Evaluate, judge, and optimize agent skills (SKILL.md files) in pull requests.
A single composite GitHub Action that runs static checks, a security scan, an
LLM-as-judge rubric, or an LLM rewrite — and posts the results as a PR comment.
Skill-Lab is the evaluation framework; this action is the GitHub front door to it.
- Zero-config. The default mode calls
api.skill-lab.dev, which absorbs the LLM cost. No API key, no installation, no billing to wire up. - Escape hatch for privacy. Supply an
api-keyand the action switches to BYOK mode: it installs the OSSskill-labCLI on the runner and uses your key / model of choice. - Three modes.
check(static + security),judge(adds LLM rubric),optimize(adds a rewrite proposal). - Slash-command optimize flow.
/optimizetriggers a rewrite; reviewers can tweak the proposed content inside the PR comment;/apply-optimizecommits it. - Single PR comment. Upserted via an HTML marker — no comment spam.
# .github/workflows/skill-review.yml
name: Skill Review
on:
pull_request:
paths: ['**/SKILL.md']
permissions:
pull-requests: write
jobs:
review:
runs-on: ubuntu-latest
steps:
- uses: actions/checkout@v4
- uses: skilllabdev/skill-lab-action@v1
with:
mode: judgeThat's the whole thing — drop it in, open a PR that touches a SKILL.md file,
and you'll get an evaluation comment.
| Mode | What runs | LLM? | Trigger pattern |
|---|---|---|---|
check |
static checks + security scan | no | pull_request on **/SKILL.md |
judge |
static + security + 8-criterion LLM rubric | yes | pull_request on **/SKILL.md |
optimize |
judge + LLM rewrite proposal | yes | /optimize comment |
apply |
writes optimized content from last comment, commits, pushes | no | /apply-optimize comment |
In BYOK mode the action shells out to the sklab CLI. The mapping is:
Action mode |
Equivalent BYOK command | Backend endpoint |
|---|---|---|
check |
sklab evaluate --skip-review (full 37-check static + security, no LLM) |
GET /v1/repos/:o/:r/evaluate |
judge |
sklab evaluate --model <model> (static + security + LLM rubric in one call) |
GET /evaluate + POST /judge |
optimize |
sklab evaluate --model <model> + sklab optimize --model <model> |
GET /evaluate + POST /judge + POST /optimize |
apply |
no CLI equivalent — parses the last sklab-action comment and commits | no backend call |
Note: mode: check is not sklab check — the CLI's check subcommand runs only HIGH-severity checks as a fast pre-flight.
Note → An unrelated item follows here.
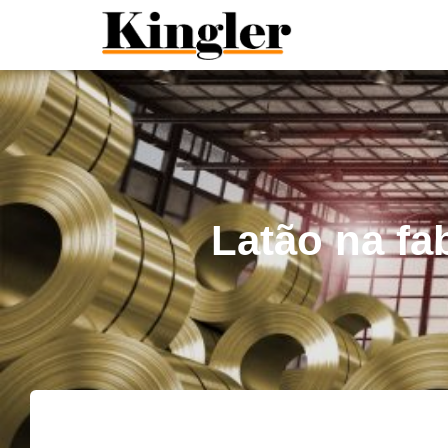
"
"
Latão na fa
The action's check mode runs the full static + security pipeline, matching sklab evaluate --skip-review.
| Name | Default | Description |
|---|---|---|
mode |
check |
check, judge, optimize, or apply. See mode → CLI mapping below. |
fail-threshold |
0 |
Minimum static quality score (0–100) to pass. 0 = informational only. |
security-gate |
true |
Fail the check when the security scan returns BLOCK. |
judge-threshold |
0 |
Minimum judge score (0–100) to pass. 0 = informational only. |
spec-only |
false |
Skip quality-suggestion checks; run only spec-required ones. |
api-key |
"" |
If set, switches to BYOK — installs the CLI and uses your key. If empty, calls api.skill-lab.dev (free tier). |
model |
claude-haiku-4-5-20251001 |
LLM model (BYOK only). Prefix determines which provider env var is set: claude-* → ANTHROPIC_API_KEY, gpt-*/o1-*/o3-* → OPENAI_API_KEY, gemini-* → GEMINI_API_KEY. |
comment |
true |
Post / update a PR comment with results. |
sklab-version |
latest |
Pin the CLI version (BYOK only). |
max-skills |
10 |
Cap the number of skills processed per run. |
path |
"" |
Evaluate this skill explicitly (e.g. skills/my-skill). Overrides auto-detection — used by the slash-command workflows below. |
github-token |
${{ github.token }} |
Token used for gh api calls and the apply commit. |
| Name | Type | Description |
|---|---|---|
results |
JSON string | Array of per-skill results (see schema below). optimize.optimized_content is stripped to fit GitHub's step-output size limit — use results-file for the full payload. |
results-file |
path | Path on the runner to the full, untrimmed results JSON (under $RUNNER_TEMP). Valid for the duration of the job. |
any-failed |
'true'/'false' |
Any skill failed any gate. |
skills-count |
integer | Number of skills processed. |
total-cost |
string | "free (backend tier)" or "~$0.0043 (1200 tokens)" for BYOK. |
applied |
'true'/'false' |
apply mode only — did a commit actually land on the PR branch. |
Fields that weren't computed for the mode (e.g. judge in check mode) are {}.
name: Skill Check
on:
pull_request:
paths: ['**/SKILL.md']
permissions:
pull-requests: write
jobs:
check:
runs-on: ubuntu-latest
steps:
- uses: actions/checkout@v4
- uses: skilllabdev/skill-lab-action@v1
with:
mode: check
fail-threshold: 75
security-gate: truename: Skill Optimize
on:
issue_comment:
types: [created]
permissions:
pull-requests: write
contents: read
jobs:
optimize:
if: >-
github.event.issue.pull_request &&
startsWith(github.event.comment.body, '/optimize')
runs-on: ubuntu-latest
steps:
- name: Extract path argument (optional)
id: args
env:
BODY: ${{ github.event.comment.body }}
run: |
# "/optimize skills/my-skill" → skills/my-skill. Empty → evaluate every changed SKILL.md.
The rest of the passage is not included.